IF YOU DROVE DRUNK but got home unscathed, you wouldn’t wake up the next morning and think, “I guess it’s okay to get behind the wheel after 13 beers.” Yet, when handling our finances, we do that all the time.

“Markets generate a lot of data, but they don’t generate a lot of clear feedback,” writes academic Terrance Odean in his foreword to Michael Ervolini’s thoughtful book, Managing Equity Portfolios. “Outcomes are noisy. Good decisions may have bad outcomes. Bad decisions may have good outcomes.”

The problem: We typically judge our financial choices by a single, crude yardstick—whether they make or lose us money. But that measure of success or failure can result in faulty feedback that validates bad behavior. Consider three examples:

  • We bet everything on a single stock and it soars in value. We imagine we’re great investors. But in all likelihood, it was dumb luck—and our next big bet could wipe us out.
  •  We don’t bother with homeowner’s insurance, saving roughly $1,000 a year in premiums. Our home hasn’t burned down, so it seems like a wise decision—until we smell smoke wafting up from the basement.
  • We dump bonds and foreign shares, because they’ve posted seven years of mostly lackluster returns. Instead, we make a big, undiversified bet on highflying U.S. shares. The market cycle turns—and you can guess the rest.

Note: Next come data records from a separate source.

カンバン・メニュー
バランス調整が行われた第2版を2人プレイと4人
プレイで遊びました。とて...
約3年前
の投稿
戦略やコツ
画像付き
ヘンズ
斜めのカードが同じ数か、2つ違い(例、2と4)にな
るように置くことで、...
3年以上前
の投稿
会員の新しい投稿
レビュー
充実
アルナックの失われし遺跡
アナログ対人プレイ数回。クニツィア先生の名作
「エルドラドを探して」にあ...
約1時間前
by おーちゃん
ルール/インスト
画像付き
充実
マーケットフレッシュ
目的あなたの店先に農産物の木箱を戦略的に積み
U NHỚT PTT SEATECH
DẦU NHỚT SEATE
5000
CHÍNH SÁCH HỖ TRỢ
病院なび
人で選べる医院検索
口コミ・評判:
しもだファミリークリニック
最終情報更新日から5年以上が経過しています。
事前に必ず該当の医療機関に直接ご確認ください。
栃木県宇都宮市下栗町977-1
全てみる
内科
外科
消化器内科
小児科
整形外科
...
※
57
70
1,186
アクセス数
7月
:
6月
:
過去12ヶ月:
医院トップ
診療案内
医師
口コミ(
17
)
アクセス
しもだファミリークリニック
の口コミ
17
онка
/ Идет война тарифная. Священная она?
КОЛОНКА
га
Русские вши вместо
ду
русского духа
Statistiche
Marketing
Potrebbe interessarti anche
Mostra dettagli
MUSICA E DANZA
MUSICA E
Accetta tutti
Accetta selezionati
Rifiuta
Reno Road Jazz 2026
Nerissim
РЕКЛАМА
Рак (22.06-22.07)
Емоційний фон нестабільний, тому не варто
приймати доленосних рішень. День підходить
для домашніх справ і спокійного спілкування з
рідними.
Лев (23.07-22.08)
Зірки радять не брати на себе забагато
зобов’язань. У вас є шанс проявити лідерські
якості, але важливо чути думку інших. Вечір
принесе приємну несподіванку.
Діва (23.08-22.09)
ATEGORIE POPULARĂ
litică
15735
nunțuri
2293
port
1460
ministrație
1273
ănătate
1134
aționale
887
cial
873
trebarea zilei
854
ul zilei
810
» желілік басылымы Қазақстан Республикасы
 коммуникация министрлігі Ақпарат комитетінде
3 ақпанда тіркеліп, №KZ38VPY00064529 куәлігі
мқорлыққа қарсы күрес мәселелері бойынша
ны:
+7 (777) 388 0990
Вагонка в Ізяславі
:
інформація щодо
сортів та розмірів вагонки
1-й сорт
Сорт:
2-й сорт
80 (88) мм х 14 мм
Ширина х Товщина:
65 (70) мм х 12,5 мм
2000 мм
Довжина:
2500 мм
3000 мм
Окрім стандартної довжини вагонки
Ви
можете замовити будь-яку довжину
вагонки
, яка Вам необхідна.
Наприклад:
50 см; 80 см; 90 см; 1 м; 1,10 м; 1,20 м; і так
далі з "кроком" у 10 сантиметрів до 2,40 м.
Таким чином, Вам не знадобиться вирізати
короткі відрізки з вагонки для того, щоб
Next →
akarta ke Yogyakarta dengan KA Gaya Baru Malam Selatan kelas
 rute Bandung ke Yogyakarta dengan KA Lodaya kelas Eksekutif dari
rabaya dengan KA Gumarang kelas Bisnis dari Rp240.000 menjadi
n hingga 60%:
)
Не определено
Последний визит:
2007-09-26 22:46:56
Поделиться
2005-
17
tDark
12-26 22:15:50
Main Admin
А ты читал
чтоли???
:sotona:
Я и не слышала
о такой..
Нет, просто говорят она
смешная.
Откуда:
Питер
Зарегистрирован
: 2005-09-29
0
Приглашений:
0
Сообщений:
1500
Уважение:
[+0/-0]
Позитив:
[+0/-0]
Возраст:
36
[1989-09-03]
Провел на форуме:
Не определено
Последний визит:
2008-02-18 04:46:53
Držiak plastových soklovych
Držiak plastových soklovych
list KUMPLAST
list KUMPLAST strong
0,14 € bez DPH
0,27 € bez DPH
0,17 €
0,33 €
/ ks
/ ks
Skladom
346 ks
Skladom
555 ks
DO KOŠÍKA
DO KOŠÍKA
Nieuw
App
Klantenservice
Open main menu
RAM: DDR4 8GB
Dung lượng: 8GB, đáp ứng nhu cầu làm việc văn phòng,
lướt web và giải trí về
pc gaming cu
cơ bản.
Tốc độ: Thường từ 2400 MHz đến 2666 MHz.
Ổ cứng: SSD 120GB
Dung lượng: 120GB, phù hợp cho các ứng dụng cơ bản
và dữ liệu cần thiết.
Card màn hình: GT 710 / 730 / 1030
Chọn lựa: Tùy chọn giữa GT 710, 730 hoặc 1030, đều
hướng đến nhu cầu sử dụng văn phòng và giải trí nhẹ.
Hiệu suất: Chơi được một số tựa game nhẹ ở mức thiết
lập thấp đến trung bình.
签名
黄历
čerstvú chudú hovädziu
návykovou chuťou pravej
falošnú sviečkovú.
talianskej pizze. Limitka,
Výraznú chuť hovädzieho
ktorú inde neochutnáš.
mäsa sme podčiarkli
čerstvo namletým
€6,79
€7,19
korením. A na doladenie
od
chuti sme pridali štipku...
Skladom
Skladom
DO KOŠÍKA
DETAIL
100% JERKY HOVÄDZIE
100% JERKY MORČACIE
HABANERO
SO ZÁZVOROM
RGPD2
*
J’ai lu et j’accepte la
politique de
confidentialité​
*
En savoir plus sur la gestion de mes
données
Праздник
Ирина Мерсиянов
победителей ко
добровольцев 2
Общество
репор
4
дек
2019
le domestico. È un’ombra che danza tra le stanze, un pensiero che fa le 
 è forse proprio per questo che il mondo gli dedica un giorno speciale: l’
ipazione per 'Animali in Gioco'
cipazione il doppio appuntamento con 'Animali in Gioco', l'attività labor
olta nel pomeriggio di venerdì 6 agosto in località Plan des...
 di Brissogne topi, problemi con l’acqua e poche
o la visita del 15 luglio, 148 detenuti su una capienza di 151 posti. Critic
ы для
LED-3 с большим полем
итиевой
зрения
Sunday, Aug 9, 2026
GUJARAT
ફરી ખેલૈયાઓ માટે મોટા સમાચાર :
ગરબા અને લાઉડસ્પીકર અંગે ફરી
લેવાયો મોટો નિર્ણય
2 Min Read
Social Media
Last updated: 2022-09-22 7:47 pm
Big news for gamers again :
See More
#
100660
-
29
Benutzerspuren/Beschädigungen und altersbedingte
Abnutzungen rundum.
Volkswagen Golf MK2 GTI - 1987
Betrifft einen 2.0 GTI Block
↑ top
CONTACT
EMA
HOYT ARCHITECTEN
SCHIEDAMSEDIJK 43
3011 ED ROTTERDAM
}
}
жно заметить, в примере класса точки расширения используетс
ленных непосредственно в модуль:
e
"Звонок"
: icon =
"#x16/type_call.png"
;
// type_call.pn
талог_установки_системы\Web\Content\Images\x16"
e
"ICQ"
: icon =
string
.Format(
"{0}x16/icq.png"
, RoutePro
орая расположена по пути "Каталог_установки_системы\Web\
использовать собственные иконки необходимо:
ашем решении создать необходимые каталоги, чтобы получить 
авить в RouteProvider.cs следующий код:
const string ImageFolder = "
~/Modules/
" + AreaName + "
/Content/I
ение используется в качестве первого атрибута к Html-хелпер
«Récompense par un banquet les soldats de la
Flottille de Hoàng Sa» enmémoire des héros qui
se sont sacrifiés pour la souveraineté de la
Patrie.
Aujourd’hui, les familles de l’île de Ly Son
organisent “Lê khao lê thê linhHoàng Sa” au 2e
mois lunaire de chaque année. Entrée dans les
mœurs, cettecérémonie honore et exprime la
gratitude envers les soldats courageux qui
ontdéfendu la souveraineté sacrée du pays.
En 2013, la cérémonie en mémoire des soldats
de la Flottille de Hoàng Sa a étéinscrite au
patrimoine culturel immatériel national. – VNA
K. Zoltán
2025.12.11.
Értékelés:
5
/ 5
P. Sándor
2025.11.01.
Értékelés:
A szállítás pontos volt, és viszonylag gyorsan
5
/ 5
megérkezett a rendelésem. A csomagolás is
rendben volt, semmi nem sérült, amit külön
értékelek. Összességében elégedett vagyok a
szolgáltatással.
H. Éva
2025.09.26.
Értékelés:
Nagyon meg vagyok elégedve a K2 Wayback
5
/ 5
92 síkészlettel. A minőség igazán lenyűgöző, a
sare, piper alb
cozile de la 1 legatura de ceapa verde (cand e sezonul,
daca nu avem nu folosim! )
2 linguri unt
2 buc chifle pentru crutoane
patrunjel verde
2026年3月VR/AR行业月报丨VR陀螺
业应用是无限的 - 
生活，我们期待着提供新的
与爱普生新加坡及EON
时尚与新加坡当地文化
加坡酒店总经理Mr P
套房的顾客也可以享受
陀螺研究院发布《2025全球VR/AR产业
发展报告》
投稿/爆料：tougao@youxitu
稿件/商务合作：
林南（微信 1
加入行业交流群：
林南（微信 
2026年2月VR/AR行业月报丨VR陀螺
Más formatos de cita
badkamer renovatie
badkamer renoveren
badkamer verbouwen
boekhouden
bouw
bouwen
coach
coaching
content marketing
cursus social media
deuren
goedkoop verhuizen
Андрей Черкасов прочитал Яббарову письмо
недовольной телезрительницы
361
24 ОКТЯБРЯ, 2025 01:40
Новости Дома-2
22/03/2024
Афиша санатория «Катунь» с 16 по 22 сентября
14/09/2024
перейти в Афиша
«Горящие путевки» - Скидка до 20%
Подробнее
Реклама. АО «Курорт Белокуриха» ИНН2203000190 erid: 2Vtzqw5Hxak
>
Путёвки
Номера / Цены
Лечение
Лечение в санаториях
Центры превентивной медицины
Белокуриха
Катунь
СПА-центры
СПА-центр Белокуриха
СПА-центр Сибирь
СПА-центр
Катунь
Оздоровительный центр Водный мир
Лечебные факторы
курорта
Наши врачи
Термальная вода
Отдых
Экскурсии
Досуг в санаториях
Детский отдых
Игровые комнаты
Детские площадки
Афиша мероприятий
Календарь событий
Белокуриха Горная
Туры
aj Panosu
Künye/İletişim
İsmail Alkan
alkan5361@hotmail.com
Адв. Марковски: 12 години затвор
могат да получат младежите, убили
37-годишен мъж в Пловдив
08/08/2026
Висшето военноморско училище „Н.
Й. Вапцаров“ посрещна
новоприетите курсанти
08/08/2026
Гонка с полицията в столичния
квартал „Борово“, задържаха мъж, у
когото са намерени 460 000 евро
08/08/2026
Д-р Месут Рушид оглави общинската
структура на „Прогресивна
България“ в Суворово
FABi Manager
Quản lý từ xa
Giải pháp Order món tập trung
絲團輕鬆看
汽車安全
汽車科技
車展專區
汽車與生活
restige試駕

What’s the lesson here? Dispassionate contemplation is a better teacher than personal experience—because contemplation leads us to consider the range of possible outcomes, while our personal experience represents a sample of one. So what happens if we consider the range of possible outcomes? We become focused not on whether a particular strategy has made us money in the past, but on how to improve the odds that we’ll make money in the future.